Now, let’s move onto posterior fossa malformations, which occur when there’s a defect in the development of the posterior fossa of the skull during fetal development. They can be further divided into Chiari malformations and Dandy-Walker syndrome.

Chiari malformations are a group of conditions where parts of the cerebellum slip down through the foramen magnum and into the upper spinal canal. This results in the blockage of the normal flow of cerebrospinal fluid. These malformations are usually caused by underdevelopment of the posterior fossa of the skull. As the cerebellum continues to develop within the confined space of the malformed posterior fossa, it eventually gets pushed down through the foramen magnum. Now, there are two main types called the type I Chiari malformation and a type II Chiari malformation, and they differ in terms of what parts of the cerebellum herniates.

A type I Chiari malformation occurs when only the cerebellar tonsils herniate down into the foramen magnum. As a result, the displaced cerebellum can compress the fourth ventricle and block the normal flow of cerebrospinal fluid from the ventricles into the subarachnoid space. Consequently, cerebrospinal fluid builds up in the ventricles, which is called hydrocephalus, and leads to increased intracranial pressure.

Typically, type I Chiari malformations are asymptomatic, or symptoms only appear later in life during adolescence or adulthood. Now, cerebrospinal fluid can also build up in the spinal canal, eventually causing it to widen. This can lead to a high yield disorder called syringomyelia. Remember for your exams that Type I Chiari malformation is the main cause of syringomyelia.

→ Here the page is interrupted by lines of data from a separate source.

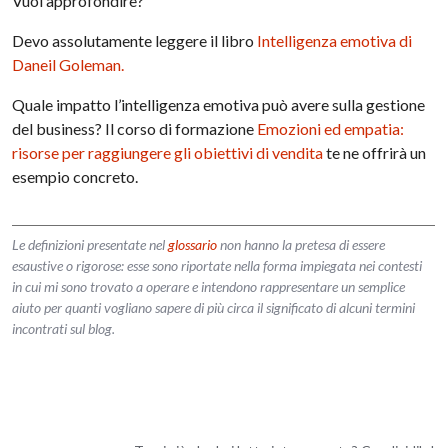
Vuoi approfondire?
Devo assolutamente leggere il libro
Intelligenza emotiva di
Daneil Goleman.
Quale impatto l’intelligenza emotiva può avere sulla gestione
del business? Il corso di formazione
Emozioni ed empatia:
risorse per raggiungere gli obiettivi di vendita
te ne offrirà un
esempio concreto.
Le definizioni presentate nel
glossario
non hanno la pretesa di essere
esaustive o rigorose: esse sono riportate nella forma impiegata nei contesti
in cui mi sono trovato a operare e intendono rappresentare un semplice
aiuto per quanti vogliano sapere di più circa il significato di alcuni termini
incontrati sul blog.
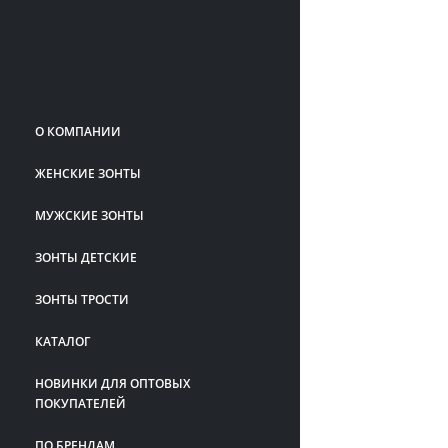
О КОМПАНИИ
ЖЕНСКИЕ ЗОНТЫ
МУЖСКИЕ ЗОНТЫ
ЗОНТЫ ДЕТСКИЕ
ЗОНТЫ ТРОСТИ
КАТАЛОГ
НОВИНКИ ДЛЯ ОПТОВЫХ
ПОКУПАТЕЛЕЙ
ПО БРЕНДАМ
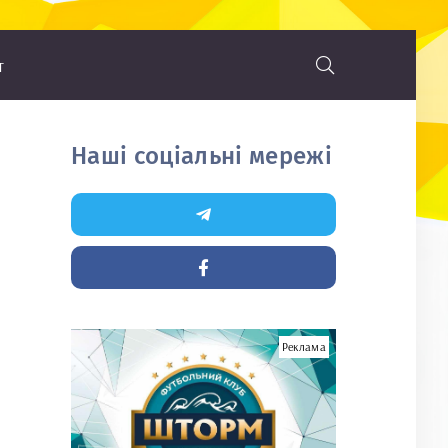
т
Наші соціальні мережі
Реклама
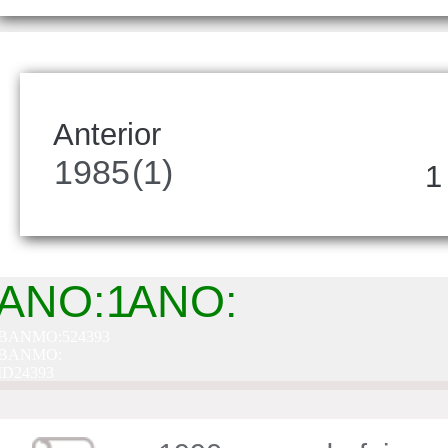
Anterior
1985
(1)
1
ANO:1
ANO:
BANMO:524393
BANMO:
ID24393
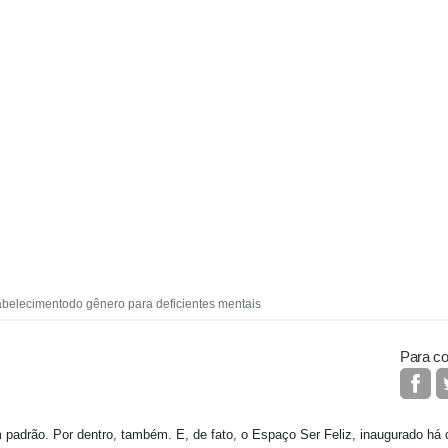
belecimentodo gênero para deficientes mentais
Para co
 padrão. Por dentro, também. E, de fato, o Espaço Ser Feliz, inaugurado h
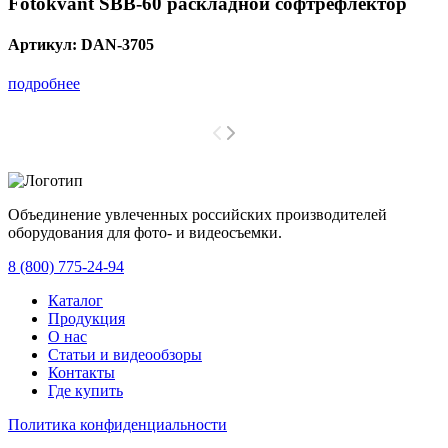
Fotokvant SBB-60 раскладной софтрефлектор
Артикул:
DAN-3705
подробнее
Объединение увлеченных российских производителей
оборудования для фото- и видеосъемки.
с 2008 года.
8 (800) 775-24-94
Каталог
Продукция
О нас
Статьи и видеообзоры
Контакты
Где купить
Политика конфиденциальности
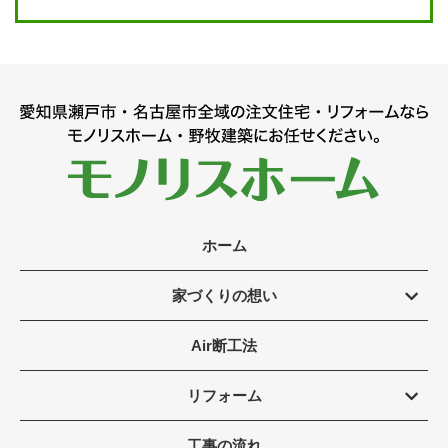
ホーム
家づくりの想い
Air断工法
リフォーム
工事の流れ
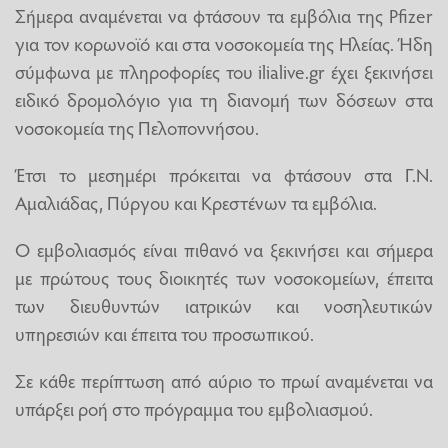
Σήμερα αναμένεται να φτάσουν τα εμβόλια της Pfizer
για τον κορωνοϊό και στα νοσοκομεία της Ηλείας. Ήδη
σύμφωνα με πληροφορίες του ilialive.gr έχει ξεκινήσει
ειδικό δρομολόγιο για τη διανομή των δόσεων στα
νοσοκομεία της Πελοποννήσου.
Έτσι το μεσημέρι πρόκειται να φτάσουν στα Γ.Ν.
Αμαλιάδας, Πύργου και Κρεστένων τα εμβόλια.
Ο εμβολιασμός είναι πιθανό να ξεκινήσει και σήμερα
με πρώτους τους διοικητές των νοσοκομείων, έπειτα
των διευθυντών ιατρικών και νοσηλευτικών
υπηρεσιών και έπειτα του προσωπικού.
Σε κάθε περίπτωση από αύριο το πρωί αναμένεται να
υπάρξει ροή στο πρόγραμμα του εμβολιασμού.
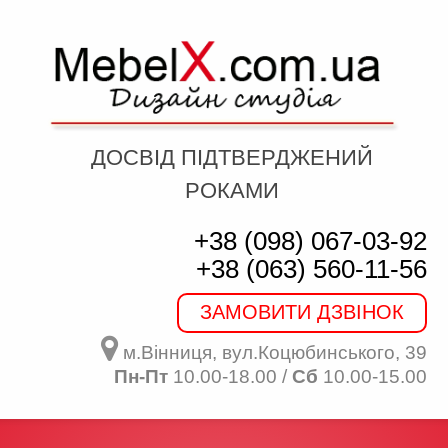
ДОСВІД ПІДТВЕРДЖЕНИЙ
РОКАМИ
+38 (098) 067-03-92
+38 (063) 560-11-56
ЗАМОВИТИ ДЗВІНОК
м.Вінниця, вул.Коцюбинського, 39
Пн-Пт
10.00-18.00 /
Сб
10.00-15.00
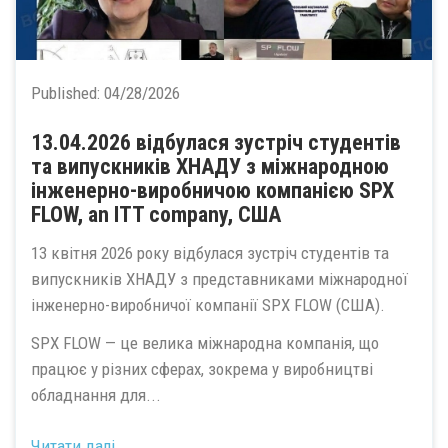
Published:
04/28/2026
13.04.2026 відбулася зустріч студентів
та випускників ХНАДУ з міжнародною
інженерно-виробничою компанією SPX
FLOW, an ITT company, США
13 квітня 2026 року відбулася зустріч студентів та
випускників ХНАДУ з представниками міжнародної
інженерно-виробничої компанії SPX FLOW (США).
SPX FLOW — це велика міжнародна компанія, що
працює у різних сферах, зокрема у виробництві
обладнання для...
Читати далі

You’ll also have to know that syringomyelia disrupts an area of white matter called the anterior white commissure. This is where the fibers of the lateral spinothalamic tract decussate or cross to the opposite side of the spinal cord. The lateral spinothalamic tract is responsible for sensing pain, pressure, and temperature.

As a result, there’s bilateral loss of pain and temperature, especially in the upper extremities and back. This is often described as a "cape-like" distribution due to damage at the level of C4-C6. Although it sounds nice to not feel pain, this can lead to neuropathic arthropathy or Charcot joints, which is when there’s repeated trauma and inflammation in a joint because there’s no pain response.